On Wednesday, 14 August 2013 at 03:16:08 UTC, Jeremy DeHaan wrote:
On Wednesday, 14 August 2013 at 02:53:43 UTC, jicman wrote:
Greetings.
import std.stdio;
void main()
{
char[] str = "不良反應事件和產品客訴報告"; // 13 chinese characters...
writefln(str.length);
}
this program returns 39. I expected to return 13. How do I
know the exact length of the characters that I have in a
char[] variable? Thanks.
josé
What version of DMD are you using? This code doesn't even
compile for me. It gives me errors about not being able to
convert type string to char[], like it should since a string
literal is immutable data. To test the code I changed char[] to
string. I also got an error for "writefln(str.length);" so I
just changed that to "writeln(str.length);"

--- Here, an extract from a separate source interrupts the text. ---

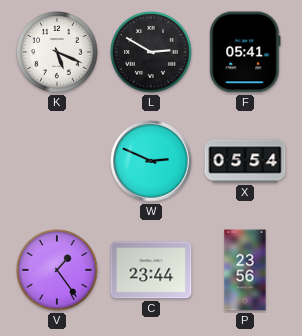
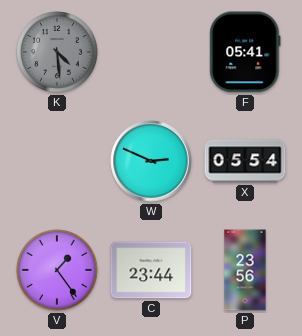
K: 5:19 -> 4:29
K dial: white -> grey
L: 2:50 -> none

Anyways, from what I understand, the reason you get this is
because each of those characters is greater than a single 8
byte representation. D's chars are utf-8, so that means it
takes more than a single char to store the data needed to
represent one of the chinese characters. str.length will give
you the length of the string with respect to each char it
contains. You have 13 characters in your string, but you need
39 chars to store the data to represent them.
Alternatively, you can use a different encoding to see the
actual number of characters in your string, eg. wstring or
dstring. I usually use dstrings when working with unicode
personally.
This is D1. Forgot to mention that. I am still in the old ages.
:-) thanks for the insight. I figured that much, but I need to
know go and try to figure out what to do with both western
character set as well as the asian, hebrew, etc. Thanks.